* Collected data:
+ + +
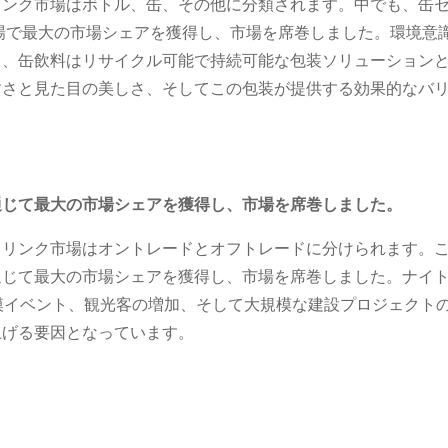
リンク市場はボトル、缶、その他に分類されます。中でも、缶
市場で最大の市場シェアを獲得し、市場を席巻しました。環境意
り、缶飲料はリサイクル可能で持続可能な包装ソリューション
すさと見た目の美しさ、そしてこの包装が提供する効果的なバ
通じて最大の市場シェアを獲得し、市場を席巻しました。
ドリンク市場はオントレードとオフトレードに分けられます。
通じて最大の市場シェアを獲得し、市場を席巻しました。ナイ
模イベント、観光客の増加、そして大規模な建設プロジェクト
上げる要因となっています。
+ + +
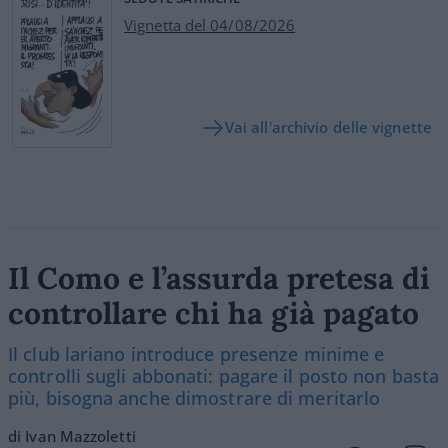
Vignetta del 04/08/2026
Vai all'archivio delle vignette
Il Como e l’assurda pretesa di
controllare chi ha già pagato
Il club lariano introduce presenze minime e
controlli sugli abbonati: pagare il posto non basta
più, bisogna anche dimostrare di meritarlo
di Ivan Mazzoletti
+ + +
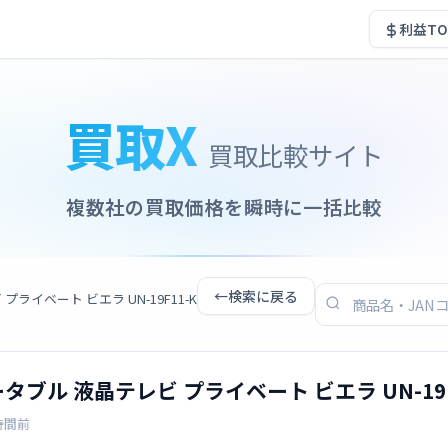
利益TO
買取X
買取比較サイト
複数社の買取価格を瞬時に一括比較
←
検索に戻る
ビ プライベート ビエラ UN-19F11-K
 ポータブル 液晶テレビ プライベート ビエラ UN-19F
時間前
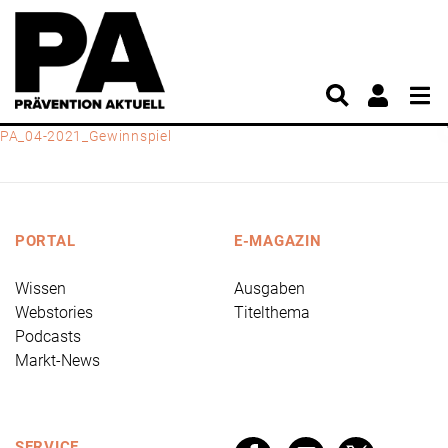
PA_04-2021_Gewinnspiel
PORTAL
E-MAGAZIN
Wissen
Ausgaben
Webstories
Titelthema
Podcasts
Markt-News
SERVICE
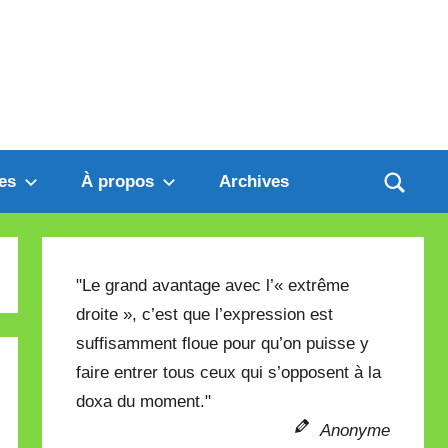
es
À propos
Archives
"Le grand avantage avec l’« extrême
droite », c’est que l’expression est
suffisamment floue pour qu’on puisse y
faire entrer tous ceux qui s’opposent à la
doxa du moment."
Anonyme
+ + +
* Exercise goal: Whenever a line of the records holds the string "通じて最大の市場シェアを獲得し", pick it out and copy it.

* Result:
通じて最大の市場シェアを獲得し、市場を席巻しました。
通じて最大の市場シェアを獲得し、市場を席巻しました。ナイ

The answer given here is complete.